• _GOAL OF THE EXERCISE_: When the records are reproduced, each one must match exactly, and no picture may be kept.

========================

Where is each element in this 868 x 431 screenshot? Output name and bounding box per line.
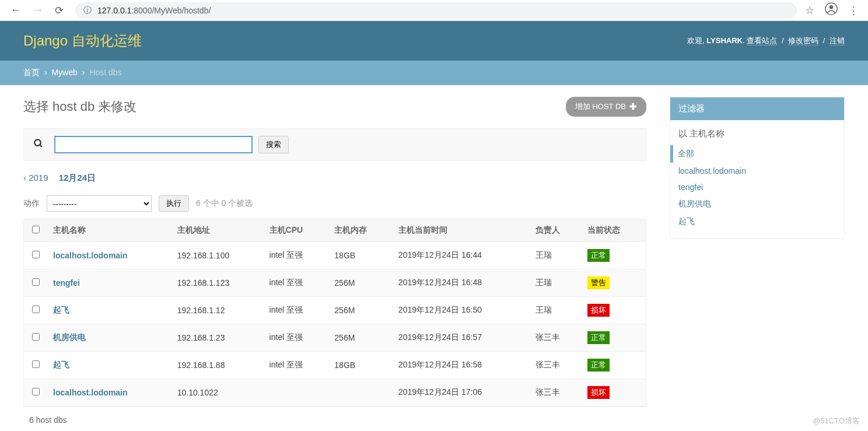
search-button[interactable]: 搜索: [258, 136, 289, 153]
back-icon[interactable]: ←: [10, 4, 21, 16]
host-name-link[interactable]: localhost.lodomain: [53, 388, 128, 397]
breadcrumb-home[interactable]: 首页: [23, 68, 40, 77]
cell-name: localhost.lodomain: [47, 242, 172, 269]
col-time[interactable]: 主机当前时间: [393, 219, 530, 242]
col-owner[interactable]: 负责人: [530, 219, 582, 242]
row-check-cell: [24, 324, 47, 352]
col-status[interactable]: 当前状态: [582, 219, 646, 242]
action-go-button[interactable]: 执行: [159, 195, 189, 212]
filter-link[interactable]: 起飞: [678, 216, 695, 226]
cell-owner: 王瑞: [530, 269, 582, 297]
filter-link[interactable]: tengfei: [678, 183, 703, 192]
cell-status: 损坏: [582, 297, 646, 324]
forward-icon[interactable]: →: [33, 4, 43, 16]
cell-mem: 18GB: [328, 242, 393, 269]
watermark: @51CTO博客: [813, 416, 860, 426]
cell-addr: 192.168.1.12: [172, 297, 264, 324]
status-badge: 警告: [587, 276, 610, 289]
change-password-link[interactable]: 修改密码: [788, 36, 818, 45]
cell-mem: 256M: [328, 297, 393, 324]
search-input[interactable]: [54, 136, 253, 153]
table-row: localhost.lodomain10.10.10222019年12月24日 …: [24, 379, 646, 407]
row-checkbox[interactable]: [32, 333, 40, 341]
breadcrumb-app[interactable]: Myweb: [51, 68, 77, 77]
url-text: 127.0.0.1:8000/MyWeb/hostdb/: [97, 6, 211, 15]
add-hostdb-button[interactable]: 增加 HOST DB ✚: [566, 97, 646, 117]
cell-name: localhost.lodomain: [47, 379, 172, 407]
plus-icon: ✚: [629, 101, 637, 112]
url-bar[interactable]: ⓘ 127.0.0.1:8000/MyWeb/hostdb/: [75, 2, 797, 19]
url-path: :8000/MyWeb/hostdb/: [131, 6, 211, 15]
select-all-header: [24, 219, 47, 242]
separator: /: [782, 36, 784, 45]
action-select[interactable]: ---------: [47, 195, 152, 212]
cell-mem: [328, 379, 393, 407]
col-mem[interactable]: 主机内存: [328, 219, 393, 242]
host-name-link[interactable]: localhost.lodomain: [53, 251, 128, 260]
kebab-menu-icon[interactable]: ⋮: [848, 4, 859, 17]
row-checkbox[interactable]: [32, 278, 40, 286]
view-site-link[interactable]: 查看站点: [747, 36, 777, 45]
row-checkbox[interactable]: [32, 388, 40, 395]
separator: /: [823, 36, 825, 45]
add-button-label: 增加 HOST DB: [575, 101, 626, 112]
row-check-cell: [24, 352, 47, 379]
table-row: 起飞192.168.1.88intel 至强18GB2019年12月24日 16…: [24, 352, 646, 379]
row-checkbox[interactable]: [32, 360, 40, 368]
cell-time: 2019年12月24日 16:58: [393, 352, 530, 379]
cell-time: 2019年12月24日 16:57: [393, 324, 530, 352]
cell-owner: 王瑞: [530, 297, 582, 324]
cell-status: 正常: [582, 242, 646, 269]
filter-item[interactable]: 全部: [670, 145, 836, 163]
filter-panel: 过滤器 以 主机名称 全部localhost.lodomaintengfei机房…: [670, 97, 845, 239]
content: 选择 host db 来修改 增加 HOST DB ✚ 搜索 ‹ 2019 12…: [0, 85, 868, 431]
cell-addr: 10.10.1022: [172, 379, 264, 407]
row-checkbox[interactable]: [32, 251, 40, 258]
browser-chrome: ← → ⟳ ⓘ 127.0.0.1:8000/MyWeb/hostdb/ ☆ ⋮: [0, 0, 868, 21]
breadcrumb-sep: ›: [44, 68, 47, 77]
col-cpu[interactable]: 主机CPU: [264, 219, 329, 242]
status-badge: 正常: [587, 359, 610, 372]
browser-right-icons: ☆ ⋮: [805, 2, 859, 18]
filter-link[interactable]: localhost.lodomain: [678, 166, 746, 176]
search-bar: 搜索: [23, 128, 646, 161]
profile-icon[interactable]: [825, 2, 838, 18]
select-all-checkbox[interactable]: [32, 226, 40, 233]
info-icon[interactable]: ⓘ: [83, 5, 92, 16]
url-host: 127.0.0.1: [97, 6, 131, 15]
cell-owner: 张三丰: [530, 352, 582, 379]
cell-cpu: intel 至强: [264, 242, 329, 269]
cell-status: 警告: [582, 269, 646, 297]
col-name[interactable]: 主机名称: [47, 219, 172, 242]
site-title[interactable]: Django 自动化运维: [23, 31, 142, 50]
status-badge: 正常: [587, 331, 610, 344]
filter-item[interactable]: 机房供电: [678, 195, 836, 213]
status-badge: 正常: [587, 249, 610, 262]
filter-item[interactable]: localhost.lodomain: [678, 163, 836, 179]
results-table: 主机名称 主机地址 主机CPU 主机内存 主机当前时间 负责人 当前状态 loc…: [24, 219, 646, 407]
host-name-link[interactable]: 起飞: [53, 360, 69, 369]
filter-link[interactable]: 全部: [678, 149, 694, 158]
page-title: 选择 host db 来修改: [23, 98, 136, 115]
prev-year-link[interactable]: ‹ 2019: [23, 173, 48, 183]
filter-item[interactable]: tengfei: [678, 179, 836, 195]
status-badge: 损坏: [587, 386, 610, 399]
breadcrumb-current: Host dbs: [89, 68, 121, 77]
host-name-link[interactable]: 机房供电: [53, 332, 86, 342]
reload-icon[interactable]: ⟳: [55, 4, 64, 17]
logout-link[interactable]: 注销: [830, 36, 845, 45]
cell-cpu: [264, 379, 329, 407]
cell-status: 正常: [582, 324, 646, 352]
cell-name: 起飞: [47, 352, 172, 379]
filter-item[interactable]: 起飞: [678, 213, 836, 230]
filter-link[interactable]: 机房供电: [678, 199, 711, 208]
host-name-link[interactable]: tengfei: [53, 278, 80, 288]
row-checkbox[interactable]: [32, 306, 40, 313]
host-name-link[interactable]: 起飞: [53, 305, 69, 314]
cell-addr: 192.168.1.123: [172, 269, 264, 297]
svg-point-1: [830, 5, 833, 9]
bookmark-star-icon[interactable]: ☆: [805, 4, 814, 17]
cell-addr: 192.168.1.100: [172, 242, 264, 269]
row-check-cell: [24, 297, 47, 324]
col-addr[interactable]: 主机地址: [172, 219, 264, 242]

========================

• _OUTPUT FOR THIS TASK_:
Where is each element in this 868 x 431 screenshot? Output name and bounding box per line.
search-button[interactable]: 搜索: [258, 136, 289, 153]
back-icon[interactable]: ←: [10, 4, 21, 16]
host-name-link[interactable]: localhost.lodomain: [53, 388, 128, 397]
breadcrumb-home[interactable]: 首页: [23, 68, 40, 77]
cell-name: localhost.lodomain: [47, 242, 172, 269]
col-time[interactable]: 主机当前时间: [393, 219, 530, 242]
col-owner[interactable]: 负责人: [530, 219, 582, 242]
row-check-cell: [24, 324, 47, 352]
col-status[interactable]: 当前状态: [582, 219, 646, 242]
action-go-button[interactable]: 执行: [159, 195, 189, 212]
filter-link[interactable]: 起飞: [678, 216, 695, 226]
cell-owner: 王瑞: [530, 269, 582, 297]
filter-link[interactable]: tengfei: [678, 183, 703, 192]
cell-status: 损坏: [582, 297, 646, 324]
forward-icon[interactable]: →: [33, 4, 43, 16]
cell-mem: 18GB: [328, 242, 393, 269]
watermark: @51CTO博客: [813, 416, 860, 426]
cell-addr: 192.168.1.12: [172, 297, 264, 324]
status-badge: 警告: [587, 276, 610, 289]
change-password-link[interactable]: 修改密码: [788, 36, 818, 45]
cell-mem: 256M: [328, 297, 393, 324]
search-input[interactable]: [54, 136, 253, 153]
table-row: localhost.lodomain10.10.10222019年12月24日 …: [24, 379, 646, 407]
row-checkbox[interactable]: [32, 333, 40, 341]
breadcrumb-app[interactable]: Myweb: [51, 68, 77, 77]
url-text: 127.0.0.1:8000/MyWeb/hostdb/: [97, 6, 211, 15]
add-hostdb-button[interactable]: 增加 HOST DB ✚: [566, 97, 646, 117]
cell-name: localhost.lodomain: [47, 379, 172, 407]
plus-icon: ✚: [629, 101, 637, 112]
url-bar[interactable]: ⓘ 127.0.0.1:8000/MyWeb/hostdb/: [75, 2, 797, 19]
url-path: :8000/MyWeb/hostdb/: [131, 6, 211, 15]
select-all-header: [24, 219, 47, 242]
separator: /: [782, 36, 784, 45]
action-select[interactable]: ---------: [47, 195, 152, 212]
cell-mem: [328, 379, 393, 407]
col-mem[interactable]: 主机内存: [328, 219, 393, 242]
host-name-link[interactable]: localhost.lodomain: [53, 251, 128, 260]
kebab-menu-icon[interactable]: ⋮: [848, 4, 859, 17]
row-checkbox[interactable]: [32, 278, 40, 286]
view-site-link[interactable]: 查看站点: [747, 36, 777, 45]
row-checkbox[interactable]: [32, 388, 40, 395]
separator: /: [823, 36, 825, 45]
add-button-label: 增加 HOST DB: [575, 101, 626, 112]
row-check-cell: [24, 352, 47, 379]
table-row: 起飞192.168.1.88intel 至强18GB2019年12月24日 16…: [24, 352, 646, 379]
row-checkbox[interactable]: [32, 360, 40, 368]
cell-time: 2019年12月24日 16:58: [393, 352, 530, 379]
cell-time: 2019年12月24日 16:57: [393, 324, 530, 352]
cell-owner: 王瑞: [530, 297, 582, 324]
cell-status: 正常: [582, 242, 646, 269]
filter-item[interactable]: 全部: [670, 145, 836, 163]
filter-panel: 过滤器 以 主机名称 全部localhost.lodomaintengfei机房…: [670, 97, 845, 239]
content: 选择 host db 来修改 增加 HOST DB ✚ 搜索 ‹ 2019 12…: [0, 85, 868, 431]
cell-addr: 10.10.1022: [172, 379, 264, 407]
row-checkbox[interactable]: [32, 251, 40, 258]
browser-chrome: ← → ⟳ ⓘ 127.0.0.1:8000/MyWeb/hostdb/ ☆ ⋮: [0, 0, 868, 21]
breadcrumb-sep: ›: [44, 68, 47, 77]
col-cpu[interactable]: 主机CPU: [264, 219, 329, 242]
status-badge: 正常: [587, 359, 610, 372]
browser-right-icons: ☆ ⋮: [805, 2, 859, 18]
filter-link[interactable]: localhost.lodomain: [678, 166, 746, 176]
search-bar: 搜索: [23, 128, 646, 161]
profile-icon[interactable]: [825, 2, 838, 18]
select-all-checkbox[interactable]: [32, 226, 40, 233]
info-icon[interactable]: ⓘ: [83, 5, 92, 16]
url-host: 127.0.0.1: [97, 6, 131, 15]
cell-owner: 张三丰: [530, 352, 582, 379]
cell-cpu: intel 至强: [264, 242, 329, 269]
cell-status: 警告: [582, 269, 646, 297]
col-name[interactable]: 主机名称: [47, 219, 172, 242]
site-title[interactable]: Django 自动化运维: [23, 31, 142, 50]
status-badge: 正常: [587, 331, 610, 344]
filter-item[interactable]: 机房供电: [678, 195, 836, 213]
status-badge: 正常: [587, 249, 610, 262]
filter-item[interactable]: localhost.lodomain: [678, 163, 836, 179]
results-table: 主机名称 主机地址 主机CPU 主机内存 主机当前时间 负责人 当前状态 loc…: [24, 219, 646, 407]
host-name-link[interactable]: 起飞: [53, 360, 69, 369]
filter-link[interactable]: 全部: [678, 149, 694, 158]
page-title: 选择 host db 来修改: [23, 98, 136, 115]
prev-year-link[interactable]: ‹ 2019: [23, 173, 48, 183]
filter-item[interactable]: tengfei: [678, 179, 836, 195]
status-badge: 损坏: [587, 386, 610, 399]
breadcrumb-current: Host dbs: [89, 68, 121, 77]
host-name-link[interactable]: 机房供电: [53, 332, 86, 342]
reload-icon[interactable]: ⟳: [55, 4, 64, 17]
logout-link[interactable]: 注销: [830, 36, 845, 45]
cell-cpu: [264, 379, 329, 407]
cell-status: 正常: [582, 324, 646, 352]
cell-name: 起飞: [47, 352, 172, 379]
filter-item[interactable]: 起飞: [678, 213, 836, 230]
filter-link[interactable]: 机房供电: [678, 199, 711, 208]
host-name-link[interactable]: tengfei: [53, 278, 80, 288]
row-checkbox[interactable]: [32, 306, 40, 313]
host-name-link[interactable]: 起飞: [53, 305, 69, 314]
cell-addr: 192.168.1.123: [172, 269, 264, 297]
svg-point-1: [830, 5, 833, 9]
bookmark-star-icon[interactable]: ☆: [805, 4, 814, 17]
cell-addr: 192.168.1.100: [172, 242, 264, 269]
row-check-cell: [24, 297, 47, 324]
col-addr[interactable]: 主机地址: [172, 219, 264, 242]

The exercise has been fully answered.